Check every line of the data below for the word "Hotels". Copy the ones that have it.

Collected data:
####################

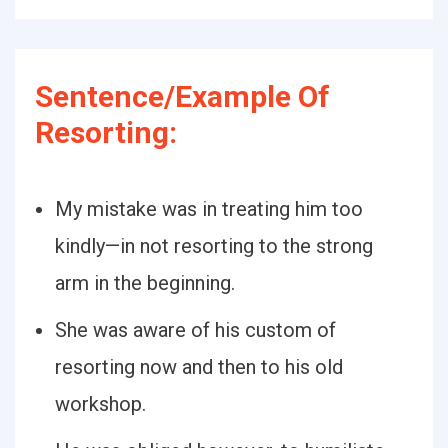
Sentence/Example Of
Resorting:
My mistake was in treating him too
kindly—in not resorting to the strong
arm in the beginning.
She was aware of his custom of
resorting now and then to his old
workshop.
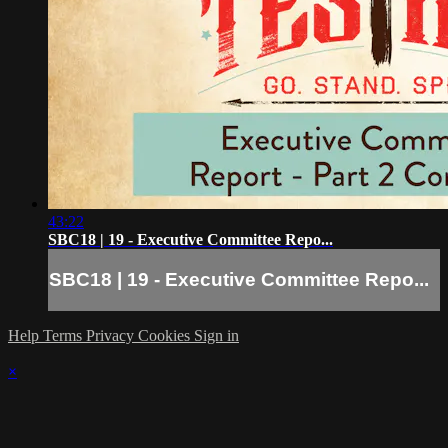
43:22
SBC18 | 19 - Executive Committee Repo...
SBC18 | 19 - Executive Committee Repo...
Help
Terms
Privacy
Cookies
Sign in
×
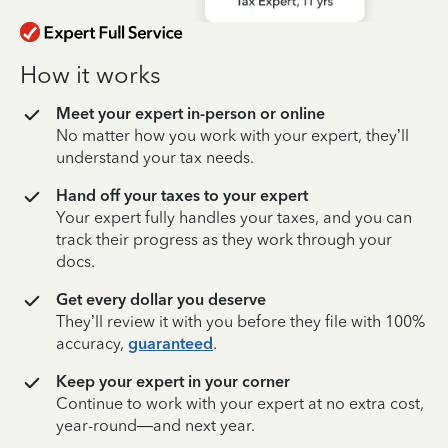
How it works
Meet your expert in-person or online
No matter how you work with your expert, they’ll
understand your tax needs.
Hand off your taxes to your expert
Your expert fully handles your taxes, and you can
track their progress as they work through your
docs.
Get every dollar you deserve
They’ll review it with you before they file with 100%
accuracy,
guaranteed
.
Keep your expert in your corner
Continue to work with your expert at no extra cost,
year-round—and next year.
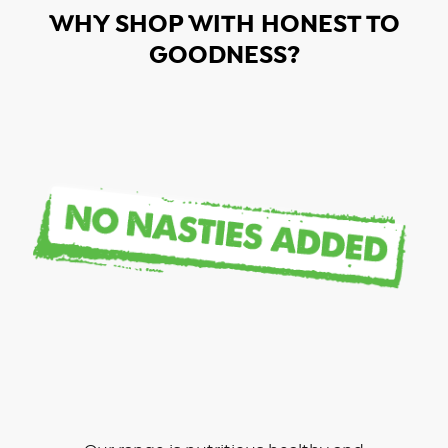
WHY SHOP WITH HONEST TO
GOODNESS?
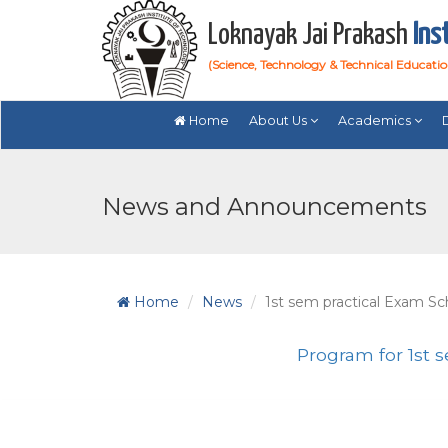
Loknayak Jai Prakash
Ins
(Science, Technology & Technical Educati
Home
About Us
Academics
News and Announcements
Home
News
1st sem practical Exam S
Program for 1st 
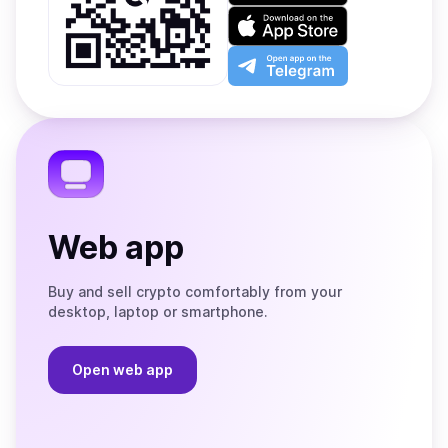
on
Download
Google
on
Play
the
Open
App
app
Store
on
the
Telegram
Web app
Buy and sell crypto comfortably from your
desktop, laptop or smartphone.
Open web app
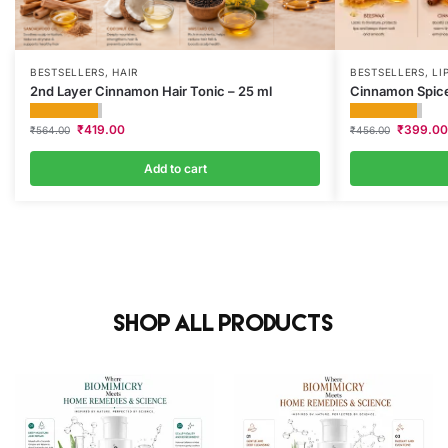
BESTSELLERS
,
HAIR
BESTSELLERS
,
LI
2nd Layer Cinnamon Hair Tonic – 25 ml
Cinnamon Spice
₹
419.00
₹
399.00
₹
564.00
₹
456.00
Add to cart
Shop All Products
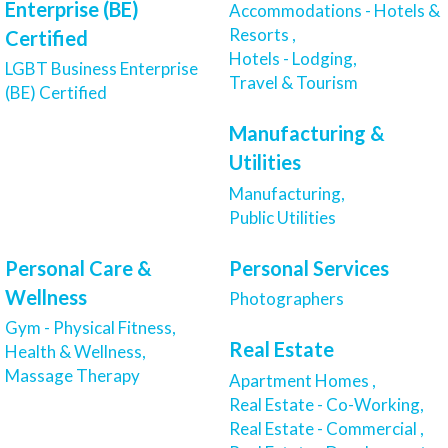
Enterprise (BE)
Accommodations - Hotels &
Resorts ,
Certified
Hotels - Lodging,
LGBT Business Enterprise
Travel & Tourism
(BE) Certified
Manufacturing &
Utilities
Manufacturing,
Public Utilities
Personal Care &
Personal Services
Wellness
Photographers
Gym - Physical Fitness,
Real Estate
Health & Wellness,
Massage Therapy
Apartment Homes ,
Real Estate - Co-Working,
Real Estate - Commercial ,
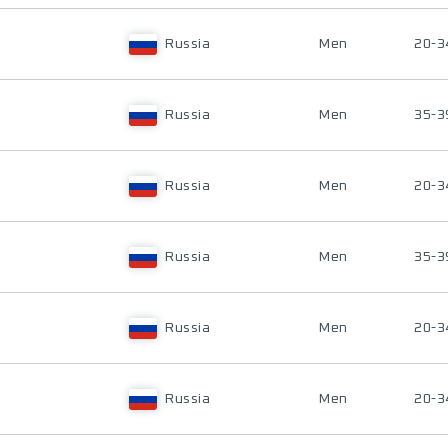
Russia
Men
20-3
Russia
Men
35-3
Russia
Men
20-3
Russia
Men
35-3
Russia
Men
20-3
Russia
Men
20-3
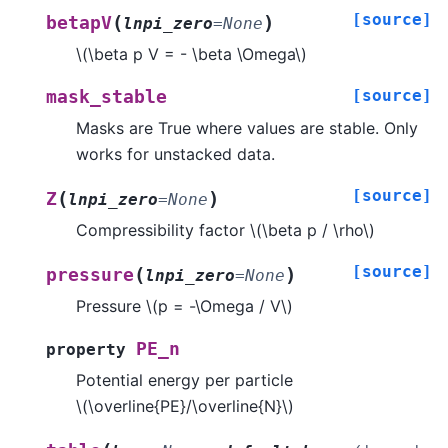
[source]
(
)
betapV
lnpi_zero
=
None
\(\beta p V = - \beta \Omega\)
[source]
mask_stable
Masks are True where values are stable. Only
works for unstacked data.
[source]
(
)
Z
lnpi_zero
=
None
Compressibility factor
\(\beta p / \rho\)
[source]
(
)
pressure
lnpi_zero
=
None
Pressure
\(p = -\Omega / V\)
PE_n
property
Potential energy per particle
\(\overline{PE}/\overline{N}\)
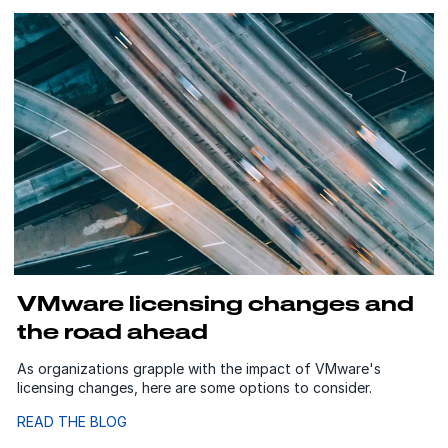
VMware licensing changes and
the road ahead
As organizations grapple with the impact of VMware's
licensing changes, here are some options to consider.
READ THE BLOG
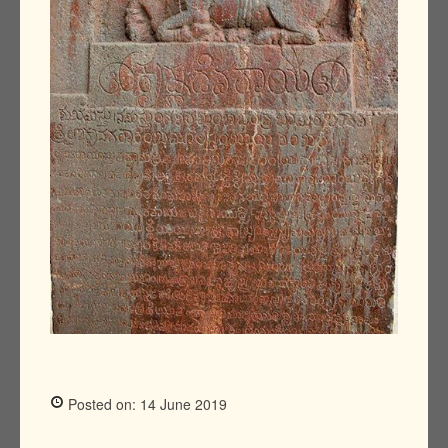
Posted on: 14 June 2019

####################

- [Output of the task]
Accommodations - Hotels &
Hotels - Lodging,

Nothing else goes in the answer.